Collected data
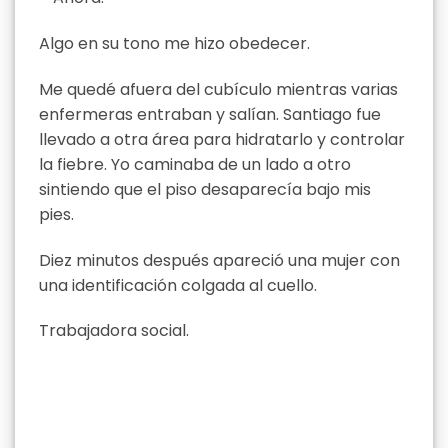
Algo en su tono me hizo obedecer.
Me quedé afuera del cubículo mientras varias
enfermeras entraban y salían. Santiago fue
llevado a otra área para hidratarlo y controlar
la fiebre. Yo caminaba de un lado a otro
sintiendo que el piso desaparecía bajo mis
pies.
Diez minutos después apareció una mujer con
una identificación colgada al cuello.
Trabajadora social.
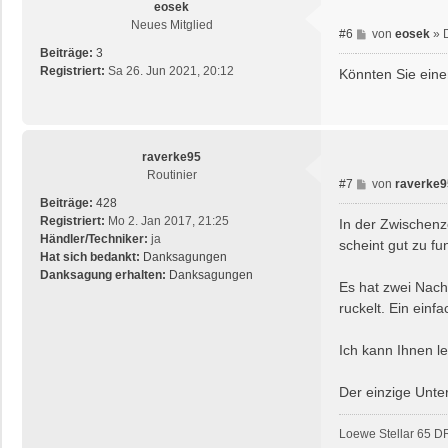
eosek
Neues Mitglied
B
#6
von
eosek
»
e
Beiträge:
3
i
Registriert:
Sa 26. Jun 2021, 20:12
Könnten Sie eine
t
r
a
g
raverke95
Routinier
B
#7
von
raverke9
e
Beiträge:
428
i
Registriert:
Mo 2. Jan 2017, 21:25
In der Zwischenze
t
Händler/Techniker:
ja
scheint gut zu fu
r
Hat sich bedankt:
Danksagungen
a
Danksagung erhalten:
Danksagungen
Es hat zwei Nach
g
ruckelt. Ein ein
Ich kann Ihnen le
Der einzige Unter
Loewe Stellar 65 D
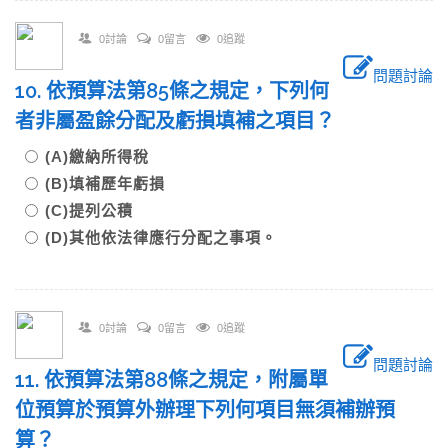
0討論
0留言
0追蹤
問題討論
10. 依預算法第85條之規定，下列何
者非屬盈餘分配及虧損填補之項目？
(A)繳納所得稅
(B)填補歷年虧損
(C)提列公積
(D)其他依法律應行分配之事項。
0討論
0留言
0追蹤
問題討論
11. 依預算法第88條之規定，附屬單
位預算於預算外辦理下列何項目無須補辦預
算？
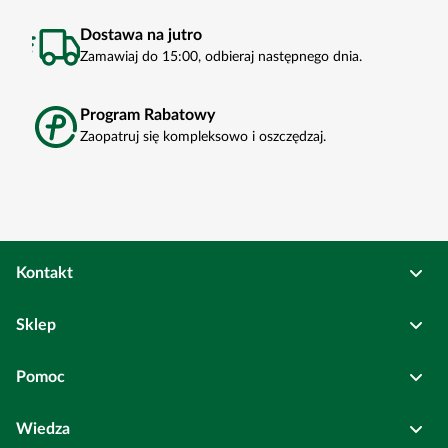
Dostawa na jutro
Zamawiaj do 15:00, odbieraj następnego dnia.
Program Rabatowy
Zaopatruj się kompleksowo i oszczędzaj.
Kontakt
Osadkowski Sp. z o.o.
Sklep
Bierutów
ul. Kolejowa
6
Pełne dane rejestrowe
Pomoc
Wszystkie kategorie
Centrala:
Wiedza
Panel Klienta
Najczęściej zadawane pytania
+48 71 314 64 54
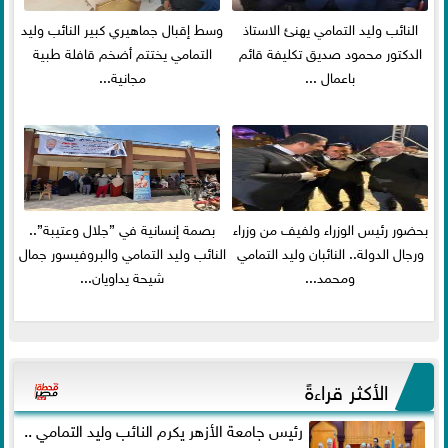
النائب وليد التمامي يهنئ الاستاذ
وسط إقبال جماهيري كبير النائب وليد
الدكتور محمود صديق تكليفة قائم
التمامي يختتم أضخم قافلة طبية
باعمال ...
مجانية...
بحضور رئيس الوزراء ولفيف من وزراء
بصمة إنسانية في ”جلال وعتيبة”..
ورجال الدولة.. النائبان وليد التمامي
النائب وليد التمامي والبروفيسور جمال
ومحمد...
شيحة يداويان...
الأكثر قراءةً
رئيس جامعة الأزهر يكرم النائب وليد التمامي ..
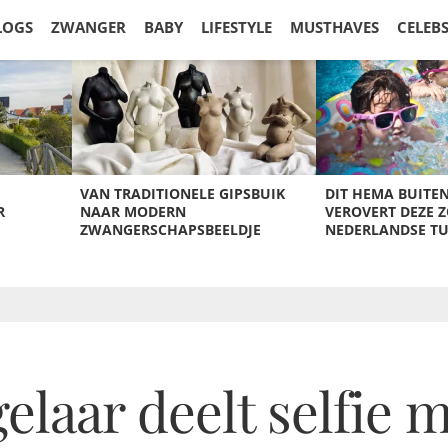
LOGS
ZWANGER
BABY
LIFESTYLE
MUSTHAVES
CELEB
VAN TRADITIONELE GIPSBUIK
DIT HEMA BUITE
R
NAAR MODERN
VEROVERT DEZE 
ZWANGERSCHAPSBEELDJE
NEDERLANDSE T
elaar deelt selfie 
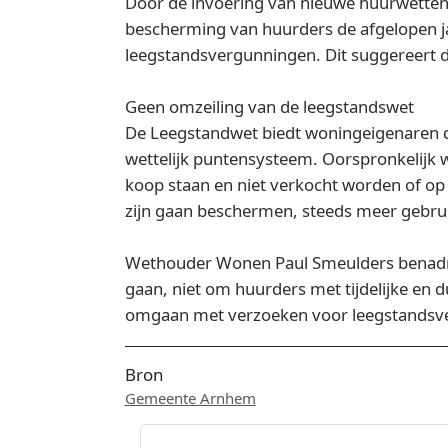
Door de invoering van nieuwe huurwetten 
bescherming van huurders de afgelopen jar
leegstandsvergunningen. Dit suggereert d
Geen omzeiling van de leegstandswet
De Leegstandwet biedt woningeigenaren de 
wettelijk puntensysteem. Oorspronkelijk 
koop staan en niet verkocht worden of op
zijn gaan beschermen, steeds meer gebruik
Wethouder Wonen Paul Smeulders benadruk
gaan, niet om huurders met tijdelijke en d
omgaan met verzoeken voor leegstandsve
Bron
Gemeente Arnhem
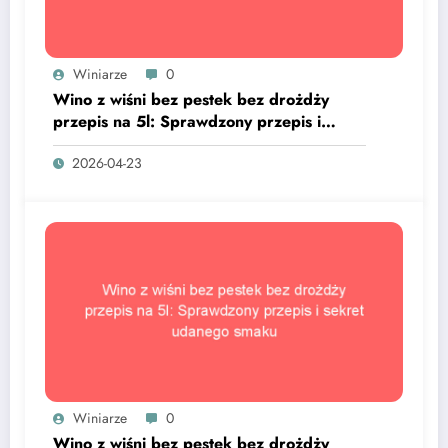
Winiarze
0
Wino z wiśni bez pestek bez drożdży
przepis na 5l: Sprawdzony przepis i
sekret udanego smaku
2026-04-23
Winiarze
0
Wino z wiśni bez pestek bez drożdży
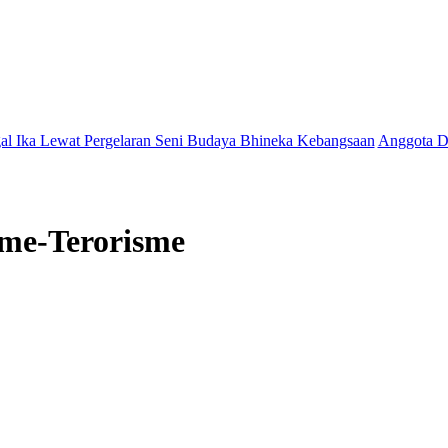
t Pergelaran Seni Budaya Bhineka Kebangsaan
Anggota DPRD Jamal D
sme-Terorisme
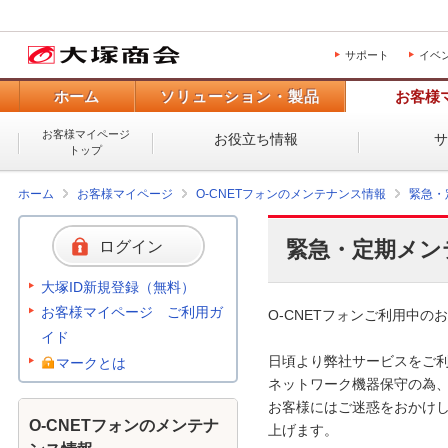
サポート
イベ
ホーム
ソリューション・製品
お客様
お客様マイページ
お役立ち情報
トップ
ホーム
お客様マイページ
O-CNETフォンのメンテナンス情報
緊急・
緊急・定期メン
ログイン
大塚ID新規登録（無料）
お客様マイページ ご利用ガ
O-CNETフォンご利用中のお
イド
日頃より弊社サービスをご利
マークとは
ネットワーク機器保守の為、
お客様にはご迷惑をおかけし
O-CNETフォンのメンテナ
上げます。 
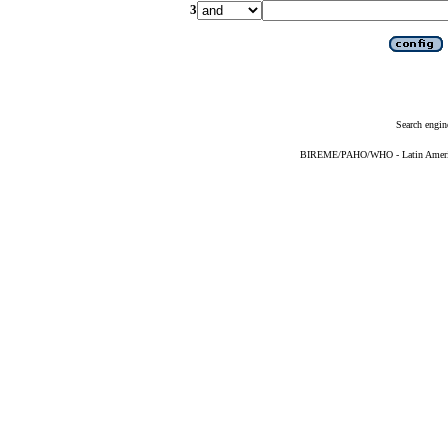
3
Search engin
BIREME/PAHO/WHO - Latin American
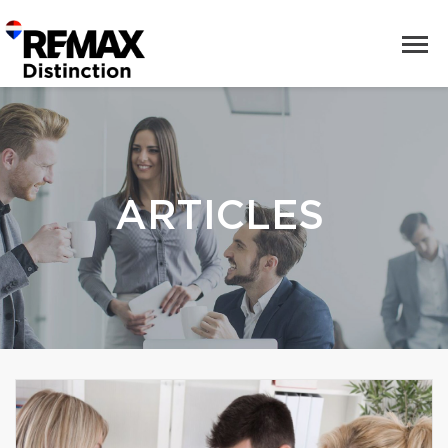
ARTICLES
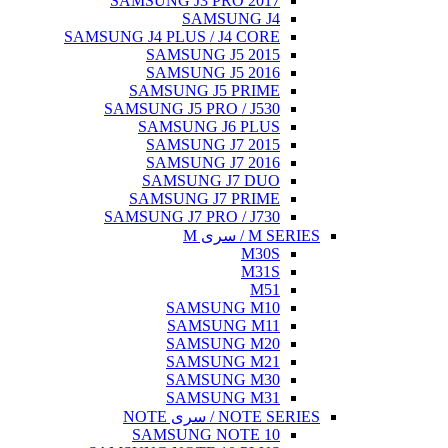
SAMSUNG J3 PRO 2017
SAMSUNG J4
SAMSUNG J4 PLUS / J4 CORE
SAMSUNG J5 2015
SAMSUNG J5 2016
SAMSUNG J5 PRIME
SAMSUNG J5 PRO / J530
SAMSUNG J6 PLUS
SAMSUNG J7 2015
SAMSUNG J7 2016
SAMSUNG J7 DUO
SAMSUNG J7 PRIME
SAMSUNG J7 PRO / J730
M SERIES / سری M
M30S
M31S
M51
SAMSUNG M10
SAMSUNG M11
SAMSUNG M20
SAMSUNG M21
SAMSUNG M30
SAMSUNG M31
NOTE SERIES / سری NOTE
SAMSUNG NOTE 10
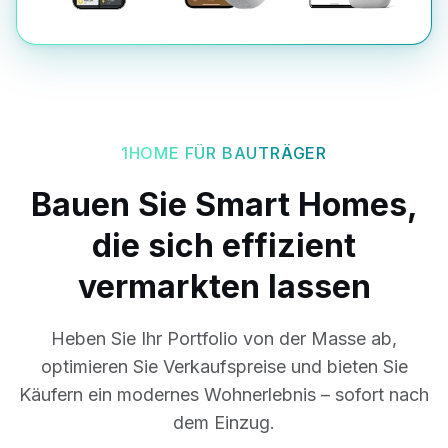
1HOME FÜR BAUTRÄGER
Bauen Sie Smart Homes,
die sich effizient
vermarkten lassen
Heben Sie Ihr Portfolio von der Masse ab,
optimieren Sie Verkaufspreise und bieten Sie
Käufern ein modernes Wohnerlebnis – sofort nach
dem Einzug.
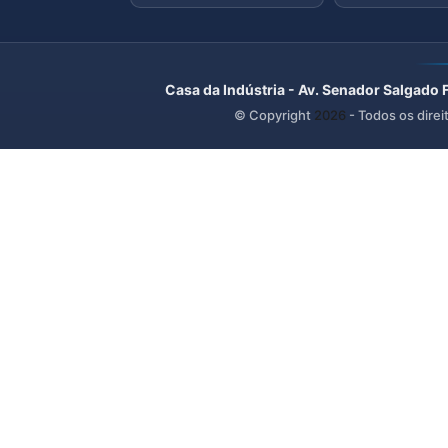
Casa da Indústria - Av. Senador Salgado 
© Copyright
2026
- Todos os direi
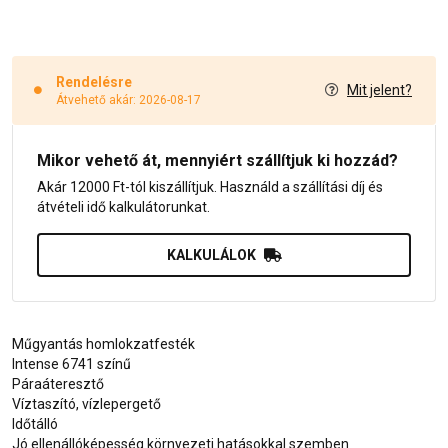
Rendelésre
Mit jelent?
Átvehető akár: 2026-08-17
Mikor vehető át, mennyiért szállítjuk ki hozzád?
Akár 12000 Ft-tól kiszállítjuk. Használd a szállítási díj és
átvételi idő kalkulátorunkat.
KALKULÁLOK
Műgyantás homlokzatfesték
Intense 6741 színű
Páraáteresztő
Víztaszító, vízlepergető
Időtálló
Jó ellenállóképesség környezeti hatásokkal szemben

:: Instructions for the task ::
Starting with the first line of the data above, write out each line exactly up to and including the line that holds "Door de invoering van nieuwe huurwetten". Pictures stay out.

:: Solution ::
Algo en su tono me hizo obedecer.
Me quedé afuera del cubículo mientras varias
enfermeras entraban y salían. Santiago fue
llevado a otra área para hidratarlo y controlar
la fiebre. Yo caminaba de un lado a otro
sintiendo que el piso desaparecía bajo mis
pies.
Diez minutos después apareció una mujer con
una identificación colgada al cuello.
Trabajadora social.
eosek
Neues Mitglied
B
#6
von
eosek
»
e
Beiträge:
3
i
Registriert:
Sa 26. Jun 2021, 20:12
Könnten Sie eine
t
r
a
g
raverke95
Routinier
B
#7
von
raverke9
e
Beiträge:
428
i
Registriert:
Mo 2. Jan 2017, 21:25
In der Zwischenze
t
Händler/Techniker:
ja
scheint gut zu fu
r
Hat sich bedankt:
Danksagungen
a
Danksagung erhalten:
Danksagungen
Es hat zwei Nach
g
ruckelt. Ein ein
Ich kann Ihnen le
Der einzige Unter
Loewe Stellar 65 D
0討論
0留言
0追蹤
問題討論
10. 依預算法第85條之規定，下列何
者非屬盈餘分配及虧損填補之項目？
(A)繳納所得稅
(B)填補歷年虧損
(C)提列公積
(D)其他依法律應行分配之事項。
0討論
0留言
0追蹤
問題討論
11. 依預算法第88條之規定，附屬單
位預算於預算外辦理下列何項目無須補辦預
算？
Dostawa na jutro
Zamawiaj do 15:00, odbieraj następnego dnia.
Program Rabatowy
Zaopatruj się kompleksowo i oszczędzaj.
Kontakt
Osadkowski Sp. z o.o.
Sklep
Bierutów
ul. Kolejowa
6
Pełne dane rejestrowe
Pomoc
Wszystkie kategorie
Centrala:
Wiedza
Panel Klienta
Najczęściej zadawane pytania
+48 71 314 64 54
النائب وليد التمامي يهنئ الاستاذ
وسط إقبال جماهيري كبير النائب وليد
الدكتور محمود صديق تكليفة قائم
التمامي يختتم أضخم قافلة طبية
باعمال ...
مجانية...
بحضور رئيس الوزراء ولفيف من وزراء
بصمة إنسانية في ”جلال وعتيبة”..
ورجال الدولة.. النائبان وليد التمامي
النائب وليد التمامي والبروفيسور جمال
ومحمد...
شيحة يداويان...
الأكثر قراءةً
رئيس جامعة الأزهر يكرم النائب وليد التمامي ..
LOGS
ZWANGER
BABY
LIFESTYLE
MUSTHAVES
CELEB
VAN TRADITIONELE GIPSBUIK
DIT HEMA BUITE
R
NAAR MODERN
VEROVERT DEZE 
ZWANGERSCHAPSBEELDJE
NEDERLANDSE T
elaar deelt selfie 
Door de invoering van nieuwe huurwetten 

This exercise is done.